Coding With AI Tools: Practical Considerations

April 8, 2025

Explore the real-world advantages and limitations of AI-assisted coding and how to integrate these tools effectively into your workflow.

The rise of large language models (LLMs) like ChatGPT, Cursor, Claude, Copilot, and Codeium (coincidence...?) has revolutionized the programming experience for developers of all skill levels. These tools have even sparked trends like "vibe coding."

In this post, I won't debate whether generative AI (Gen AI) tools will replace developer jobs. It's clear they will reduce the need for developers to handle repetitive, low-level tasks while significantly benefiting those who know how to integrate them effectively into their workflow.

Nor will I argue whether using these tools is inherently good or bad. While the meme-worthy concept of "vibe coding" is unlikely to be viable in serious organizations, there's room for developers to utilise these tools while still understanding every piece of code they deploy, whether written by a human or AI [Ars Technica].
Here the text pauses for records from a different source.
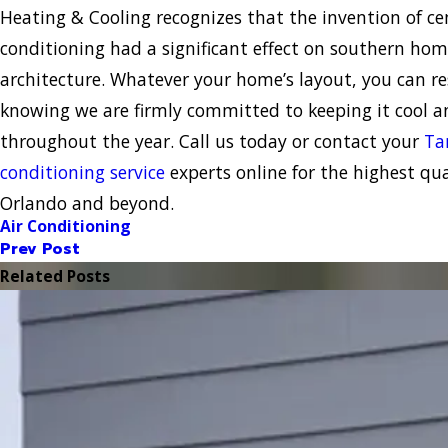
Heating & Cooling recognizes that the invention of cen
conditioning had a significant effect on southern ho
architecture. Whatever your home’s layout, you can re
knowing we are firmly committed to keeping it cool 
throughout the year. Call us today or contact your
Ta
conditioning service
experts online for the highest qual
Orlando and beyond.
Air Conditioning
Prev Post
Related Posts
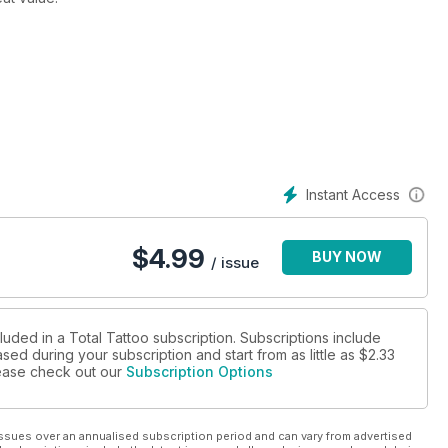
nd tattoo shows in Northampton, Liverpool, Vancouver and
Instant Access
$
4.99
BUY NOW
/ issue
luded in a Total Tattoo subscription. Subscriptions include
sed during your subscription and start from as little as
$2.33
please check out our
Subscription Options
ssues over an annualised subscription period and can vary from advertised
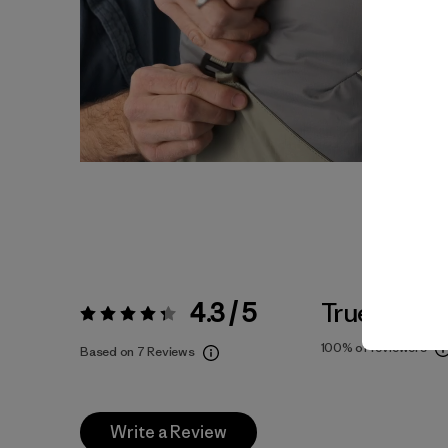
4.3 / 5
True To Siz
Rating:
4.3 / 5
100%
of reviewers
Based on 7 Reviews
Write a Review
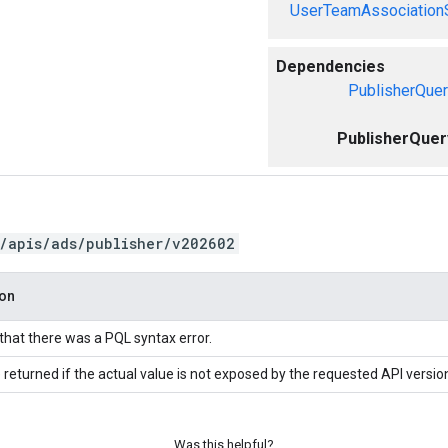
UserTeamAssociation
Dependencies
PublisherQuer
PublisherQuer
/apis/ads/publisher/v202602
ion
 that there was a PQL syntax error.
 returned if the actual value is not exposed by the requested API versio
Was this helpful?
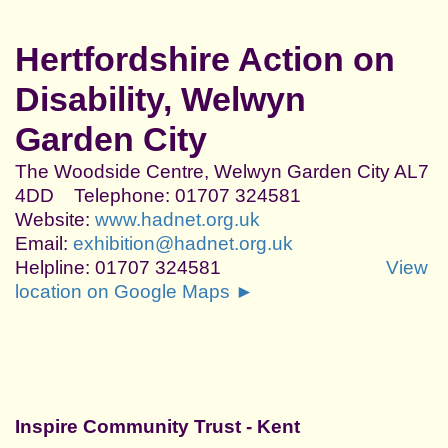
Hertfordshire Action on
Disability, Welwyn
Garden City
The Woodside Centre, Welwyn Garden City AL7
4DD Telephone: 01707 324581
Website:
www.hadnet.org.uk
Email:
exhibition@hadnet.org.uk
Helpline: 01707 324581
View
location on Google Maps ►
Inspire Community Trust - Kent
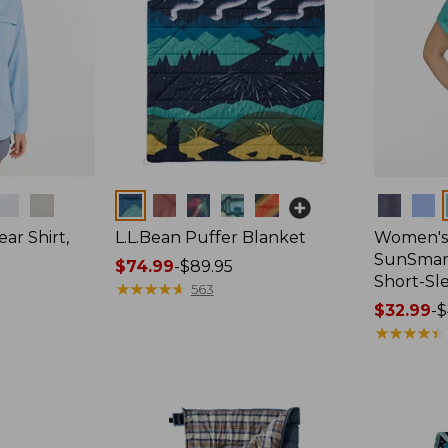
Colors
Colors
ar Shirt,
L.L.Bean Puffer Blanket
Women's
SunSmart
Price
$74.99
-
$89.95
Short-Sl
range
★
★
★
★
★
★
★
★
★
★
563
from:
Price
$32.99
-
$
$74.99
range
★
★
★
★
★
★
★
★
★
★
to:
from:
$89.95
$32.99
to:
$44.95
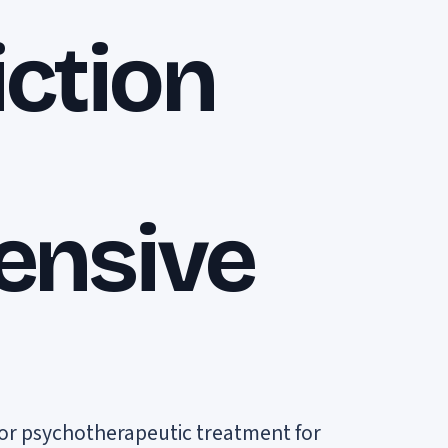
ction
ensive
l or psychotherapeutic treatment for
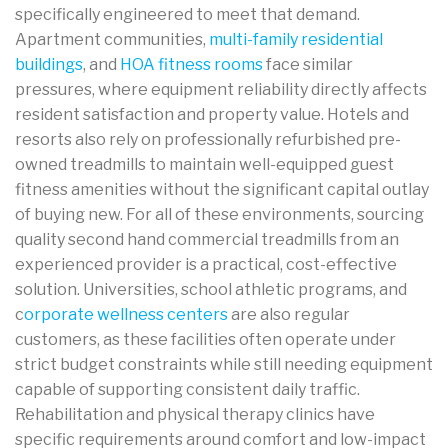
specifically engineered to meet that demand.
Apartment communities,
multi-family residential
buildings
, and
HOA fitness rooms
face similar
pressures, where equipment reliability directly affects
resident satisfaction and property value. Hotels and
resorts also rely on professionally refurbished pre-
owned treadmills to maintain well-equipped guest
fitness amenities without the significant capital outlay
of buying new. For all of these environments, sourcing
quality second hand commercial treadmills from an
experienced provider is a practical, cost-effective
solution. Universities, school athletic programs, and
c
orporate wellness centers
are also regular
customers, as these facilities often operate under
strict budget constraints while still needing equipment
capable of supporting consistent daily traffic.
Rehabilitation and physical therapy clinics have
specific requirements around comfort and low-impact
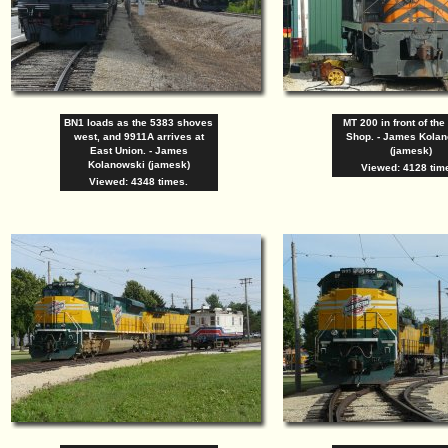
BN1 loads as the 5383 shoves
MT 200 in front of the
west, and 9911A arrives at
Shop. - James Kola
East Union. - James
(jamesk)
Kolanowski (jamesk)
Viewed: 4128 tim
Viewed: 4348 times.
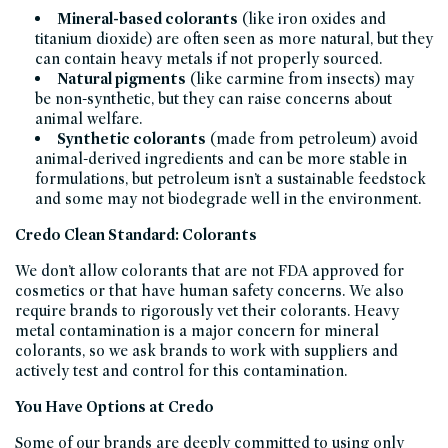
Mineral-based colorants
(like iron oxides and
titanium dioxide) are often seen as more natural, but they
can contain heavy metals if not properly sourced.
Natural pigments
(like carmine from insects) may
be non-synthetic, but they can raise concerns about
animal welfare.
Synthetic colorants
(made from petroleum) avoid
animal-derived ingredients and can be more stable in
formulations, but petroleum isn’t a sustainable feedstock
and some may not biodegrade well in the environment.
Credo Clean Standard: Colorants
We don’t allow colorants that are not FDA approved for
cosmetics or that have human safety concerns. We also
require brands to rigorously vet their colorants. Heavy
metal contamination is a major concern for mineral
colorants, so we ask brands to work with suppliers and
actively test and control for this contamination.
You Have Options at Credo
Some of our brands are deeply committed to using only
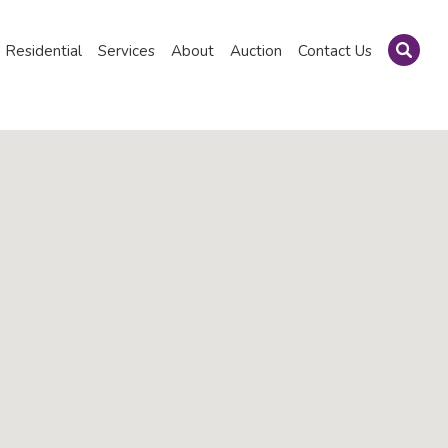
Residential
Services
About
Auction
Contact Us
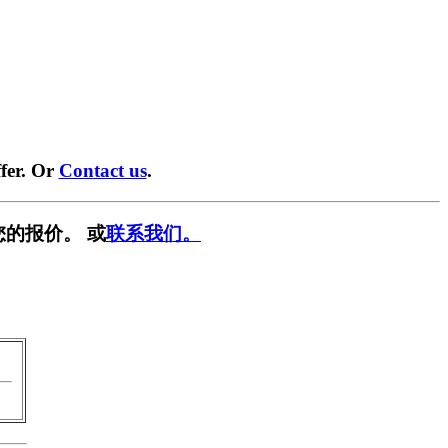
fer. Or
Contact us
.
您的报价。 或
联系我们。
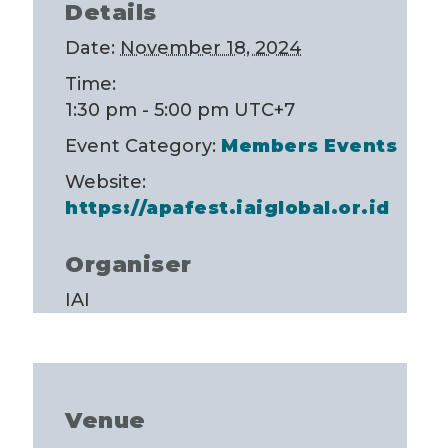
Details
Date:
November 18, 2024
Time:
1:30 pm - 5:00 pm
UTC+7
Event Category:
Members Events
Website:
https://apafest.iaiglobal.or.id
Organiser
IAI
Venue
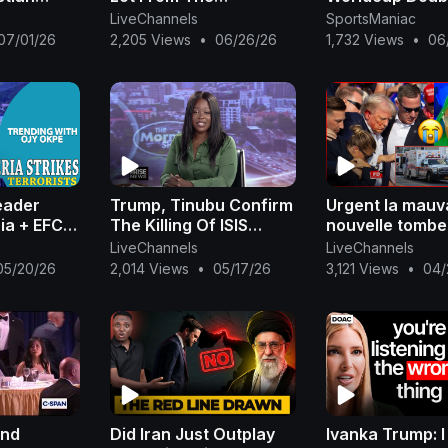
eria +
Development In Dalian,
wicket Match
LiveChannels
SportsManiac
 Tinubu|
China
Highlights 202
07/01/26
2,205 Views
•
06/26/26
1,732 Views
•
06
eader
Trump, Tinubu Confirm
Urgent la mauv
ria + EFCC
The Killing Of ISIS
nouvelle tombe
 Sparks
Leader, AI- Minuki by
Donald Trump 
LiveChannels
LiveChannels
C Vote
Joint US, Nigerian
en urgence d’u
05/20/26
2,014 Views
•
05/17/26
3,121 Views
•
04/
Okpe
Forces
Ndack Mbacké
and
Did Iran Just Outplay
Ivanka Trump: I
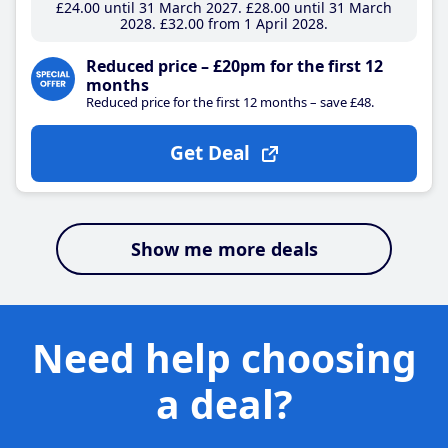
£24
.00
until 31 March 2027
£28
.00
until 31 March
2028
£32
.00
from 1 April 2028
Reduced price – £20pm for the first 12
months
Reduced price for the first 12 months – save £48.
Get Deal
Show me more deals
Need help choosing
a deal?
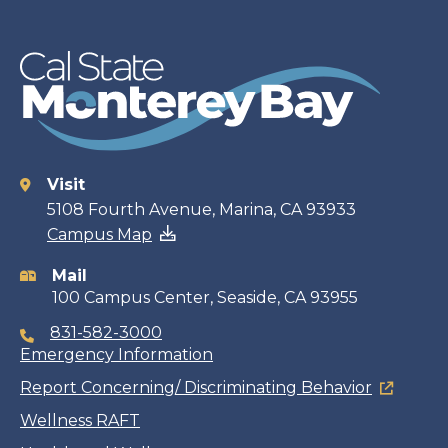
Visit
Contact
5108 Fourth Avenue, Marina, CA 93933
Campus Map
information
Mail
100 Campus Center, Seaside, CA 93955
831-582-3000
Emergency Information
Report Concerning/ Discriminating Behavior
Wellness RAFT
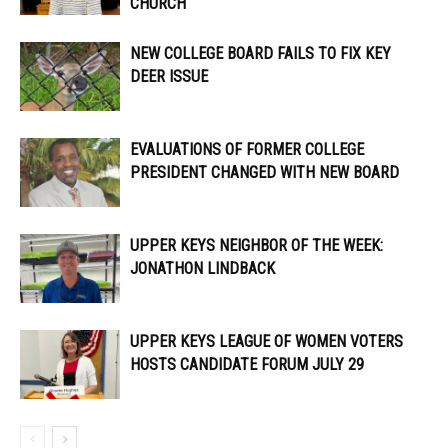
CHURCH
NEW COLLEGE BOARD FAILS TO FIX KEY
DEER ISSUE
EVALUATIONS OF FORMER COLLEGE
PRESIDENT CHANGED WITH NEW BOARD
UPPER KEYS NEIGHBOR OF THE WEEK:
JONATHON LINDBACK
UPPER KEYS LEAGUE OF WOMEN VOTERS
HOSTS CANDIDATE FORUM JULY 29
Instead, my goal is to take a pragmatic approach—exploring the strengths and weaknesses of these AI coding assistants and discussing how we can best integrate them into our workflows to build better software more efficiently.

Pros

TLDR, these tools excel in solving well-documented problems that are extensively covered on the internet. Their key advantages include:

  • Powerful code completion for common features and patterns
    • In my personal journey as a web developer (which I'm still new to), I've used AI tools to generate new TSX/React components and set up a Django API backend for more complex data models.
  • Efficient identification of common mistakes in boilerplate code
    • These tools perform well when working with widely discussed technologies, catching common pitfalls that might otherwise go unnoticed.
  • Accelerated learning for new tools and frameworks
    • They can help developers quickly grasp new technologies, allowing them to function as pseudo-full-stack developers for common use cases.

Cons

On the flip side, AI tools struggle with less-documented problems, particularly those that arise from recent software updates or exceed the LLM's training data cutoff. Here are some notable limitations:

  • Inability to address recent software bugs
    • For example, I encountered a bug on my website that led ChatGPT to send me on a wild goose chase for an hour. A simple Google search, however, pointed me to two GitHub discussions revealing that the issue stemmed from a bug in the latest "next-mdx-remote" dependency.
    • See Link 1, Link 2
Error: A React Element from an older version of React was rendered. This is not supported. It can happen if:
- Multiple copies of the "react" package is used.
- A library pre-bundled an old copy of "react" or "react/jsx-runtime".
- A compiler tries to "inline" JSX instead of using the runtime.
  • Limited understanding of large codebases
    • LLMs have a finite context window, making them ill-suited for analyzing and refactoring extensive projects.
  • Potential to introduce new bugs
    • AI-generated code can sometimes be a patchwork of different solutions, leading to unexpected issues when amalgamating code from multiple requests.

Final Thoughts

AI coding assistants can make us more effective developers; however it's always important for developers to always understand the code we deploy, and to understand where these tools might falter.